◆ GIVEN DATA ◆
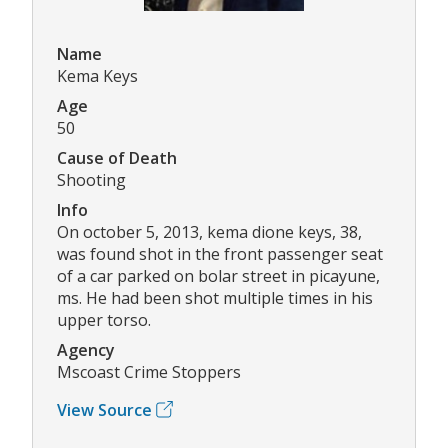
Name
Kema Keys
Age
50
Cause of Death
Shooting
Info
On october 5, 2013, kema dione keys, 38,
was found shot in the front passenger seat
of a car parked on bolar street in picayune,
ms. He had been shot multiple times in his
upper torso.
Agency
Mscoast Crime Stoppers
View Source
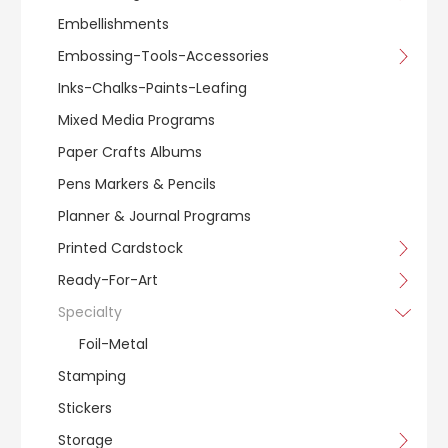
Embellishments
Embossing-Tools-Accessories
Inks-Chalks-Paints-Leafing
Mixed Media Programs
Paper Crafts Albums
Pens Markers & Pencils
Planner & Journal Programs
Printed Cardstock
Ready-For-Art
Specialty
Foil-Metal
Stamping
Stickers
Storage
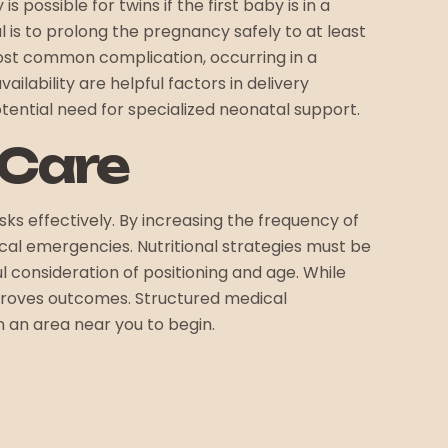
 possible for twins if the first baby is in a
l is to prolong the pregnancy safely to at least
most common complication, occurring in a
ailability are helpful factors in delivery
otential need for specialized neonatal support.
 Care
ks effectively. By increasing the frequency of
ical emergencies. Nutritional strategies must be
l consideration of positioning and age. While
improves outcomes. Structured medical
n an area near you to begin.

...

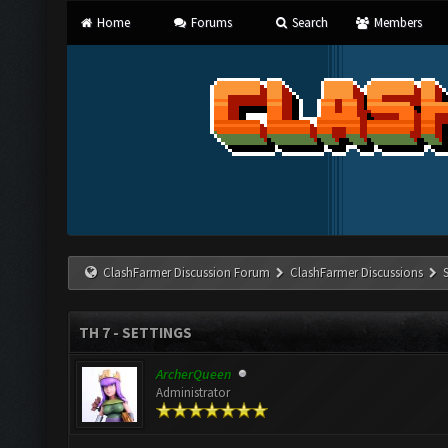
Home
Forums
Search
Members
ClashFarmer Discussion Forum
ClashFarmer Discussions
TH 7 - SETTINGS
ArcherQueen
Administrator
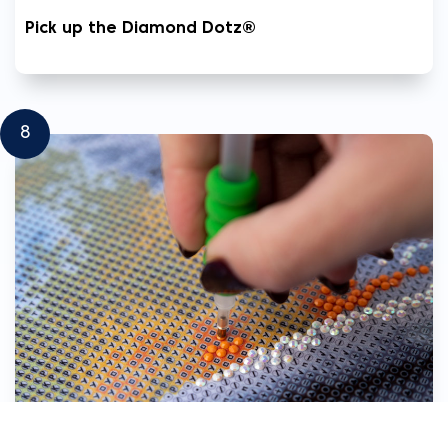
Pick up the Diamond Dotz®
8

==

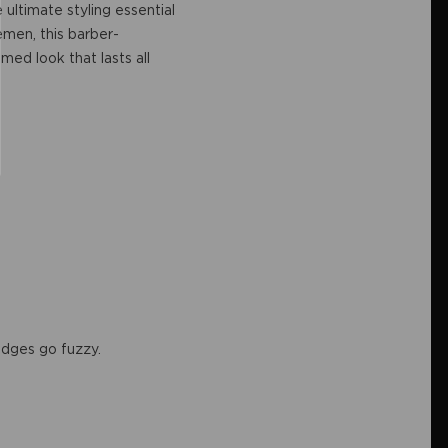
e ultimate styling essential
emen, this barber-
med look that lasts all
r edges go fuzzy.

◆ TO DO ◆
Would you copy out exactly the lines above that start at the one containing "otential need for" and end at the one containing "n an area near you to begin.", inclusive?

◆ ANSWER FOR THIS EXERCISE ◆
otential need for specialized neonatal support.
 Care
ks effectively. By increasing the frequency of
ical emergencies. Nutritional strategies must be
l consideration of positioning and age. While
improves outcomes. Structured medical
n an area near you to begin.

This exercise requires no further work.